Key Rates and Thresholds (FY 2025-26)
| Item | Rate / Threshold |
|---|---|
| Division 43 (building) | 2.5% of construction cost p.a. |
| Division 43 eligibility | Buildings constructed after 15 Sep 1987 |
| Division 40 (plant) — diminishing value | 200% ÷ effective life |
| Second-hand Div 40 restriction | Not claimable post-9 May 2017 (residential) |
| Property management fee | Typically 5–10% of rent |
| Land tax | Varies by state and land value |
| SG rate (super guarantee) | 12% (not directly relevant but affects take-home) |
Quantity surveyor depreciation reports
A quantity surveyor (also called a tax depreciation specialist) inspects your property and prepares a detailed depreciation schedule covering both Division 43 and Division 40 items. This is the most accurate way to claim depreciation.
- Cost: $600–$800 (tax-deductible)
- Covers: Remaining life of the building, all claimable plant items
- Typical return: $5,000–$20,000+ in deductions in the first year alone
- Providers: BMT Tax Depreciation, Washington Brown, Duo Tax, MCG Quantity Surveyors
The report cost is fully tax-deductible.
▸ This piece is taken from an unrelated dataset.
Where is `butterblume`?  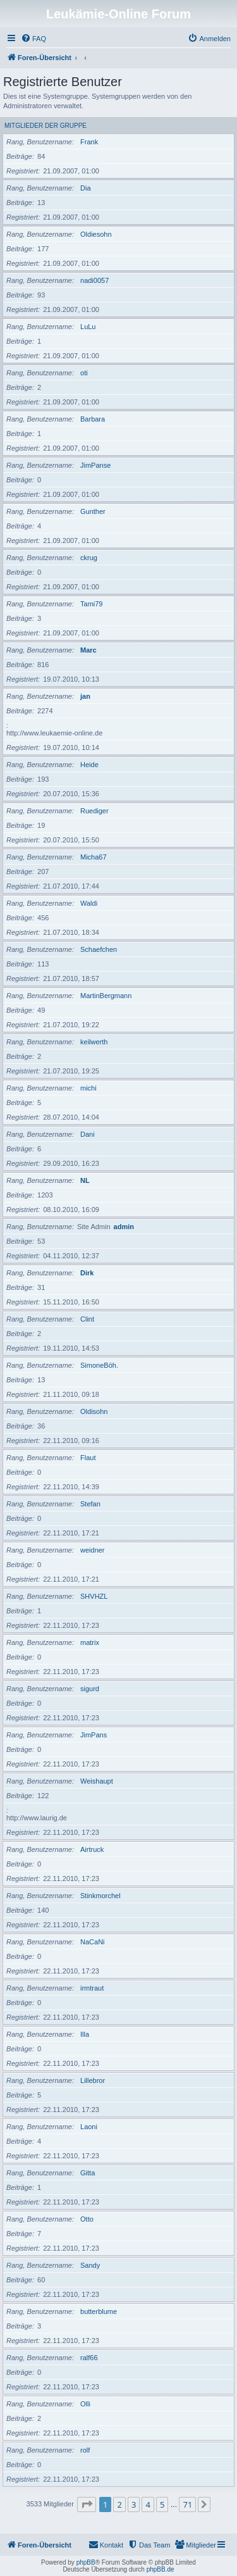 butterblume is located at coordinates (98, 2311).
Most investors recover the report cost many times over in additional depreciation deductions.
Second-hand Div 40 restriction (post-9 May 2017)
Since 9 May 2017, owners of previously used residential rental properties cannot claim Division 40 (plant and equipment) depreciation on second-hand assets. This means:
- If you bought an existing property after 9 May 2017, you cannot claim depreciation on items like existing carpet, blinds, air conditioning, etc.
- You can still claim Division 43 (building allowance) at 2.5%
- You can claim depreciation on new items you install yourself (you are the original owner)
- The restriction does not apply to commercial properties
Source: Tax Laws Amendment (Housing Tax Integrity) Bill 2017. ATO Taxation Ruling TR 2019/5.
Land tax by state (investment properties)
Land tax is an annual state tax on the unimproved value of land you own (excluding your principal residence). Rates and thresholds vary significantly:
| State | Tax-free Threshold | Rate Above Threshold |
|---|---|---|
| NSW | $1,075,000 | 1.6% – 2% |
| VIC | $50,000 | Progressive to 2.55% |
| QLD | $600,000 | 1% – 2.75% |
| WA | $300,000 | Progressive to 2.67% |
| SA | $450,000 | Progressive to 2.4% |
| TAS | $100,000 | 0.5% – 1.5% |
| ACT | No threshold | Fixed charges apply |
| NT | No land tax | N/A |
Your principal residence is exempt from land tax in all states. Land tax applies to the combined unimproved value of all your non-exempt land in that state.